Turnover in the service industry is extremely high, and many employers take it for granted that they will be faced with a revolving door of front-line workers. The problem is a vicious cycle: employers refuse to treat employees well because they think they're going to leave, employees will leave because they're not treated well, and the cycle perpetuates.

The author cites employment surveys that support both sets of attitudes: employees are "loyal to the highest bidder" and the majority will leave if offered a little more money, meanwhile they have an intense dislike for their employer (both the company and their supervisor). One feeds the other.

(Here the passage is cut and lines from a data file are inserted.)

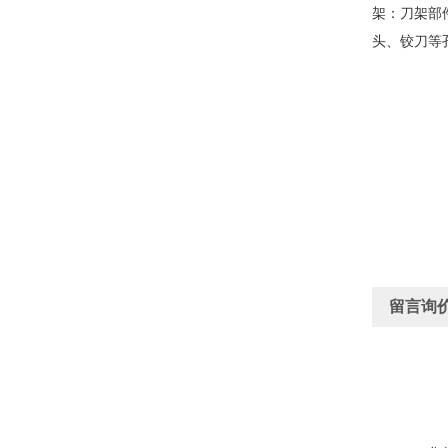
架：刀架部
头、铰刀等
留言询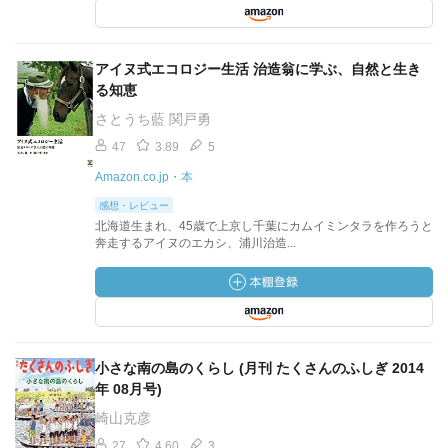
アイヌ式エコロジー生活 治造翁に学ぶ、自然と生き
る知恵
さとうち藍 関戸勇
47
3.89
5
Amazon.co.jp・本
感想・レビュー
北海道生まれ、45歳で上京し千葉にカムイミンタラを作ろうと
奔走するアイヌのエカシ、浦川治造...
小さな南の島のくらし (月刊 たくさんのふしぎ 2014
年 08月号)
崎山克彦
27
4.60
3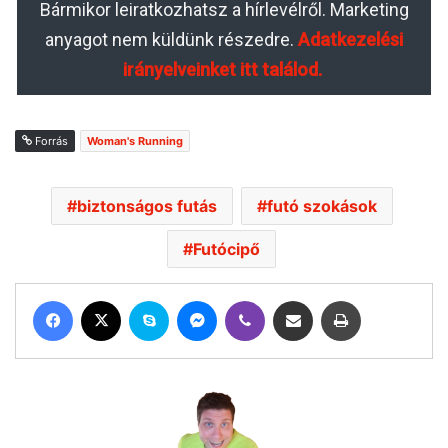
Bármikor leiratkozhatsz a hírlevélről. Marketing
anyagot nem küldünk részedre.
Adatkezelési
irányelveinket itt találod.
Forrás
Woman's Running
biztonságos futás
futó szokások
Futócipő
Facebook
X
Skype
Messenger
Viber
Megosztás email-ben
Nyomtatás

The author refers to surveys that rank jobs in terms of employee satisfaction, noting that it's not about the money: many of the most satisfying jobs are not high-salary positions. Also, there is no one "best" job for everyone, but a best job based on a person's unique characteristics: attitudes and personality.

Work and Play

Whether a task is defined as work or play is a matter of individual perspective - whether the person face with that task sees it as a pleasant or unpleasant experience, and what they get out of it. To a person who loves what they are doing, work can seem a lot like play.

Some tips to the employee:

The author tells of his work on a project where he interviewed a number of people in jobs that seem unbearable to many: working in a laundry, on a hog farm, in a foundry, and found both people who hated and loved the very same jobs. It's a matter of attitude. The author found that there are four factors common to whether a person enjoys their work:

  1. Choice - People who have a positive attitude feel they have choice. The work must be done, but they can choose how to go about it, what order to do the tasks, etc., and so long as it's completed with reasonable quality and efficiency, they're not hassled.
  2. Risk - People enjoy work that has some degree of risk. The possibility that things may not turn out well drives them to ensure that it does. It need not be risk to life and limb, merely the possibility of a negative outcome. If it weren't for that, there's no pride in getting it right.
  3. Score - The ability to keep score makes work meaningful, and people are drawn to numbers as a measure of success. A worker in a laundry kept mental note of the number of sheets he folded, a carnie kept track of the number of riders served. This isn't the same as the performance metrics used by the boss, but merely an informal measure kept by the employee himself, to give him a sense of accomplishment at the end of the day.
  4. Purpose - Good work gives a person a sense of purpose. Even if the job consists of routine and monotonous tasks (or especially when that is so), having a big-picture perspective gives meaning to work and gets the worker emotionally involved.

A couple of anecdotes follow that suggest a fifth point: genuine appreciation. The praise of a supervisor is valued, but means far less than the genuine appreciation of the customer. Find opportunities to get the cooks out of the kitchen, to watch people enjoying the fruit of their labor, and they'll return to the line with a renewed sense of satisfaction.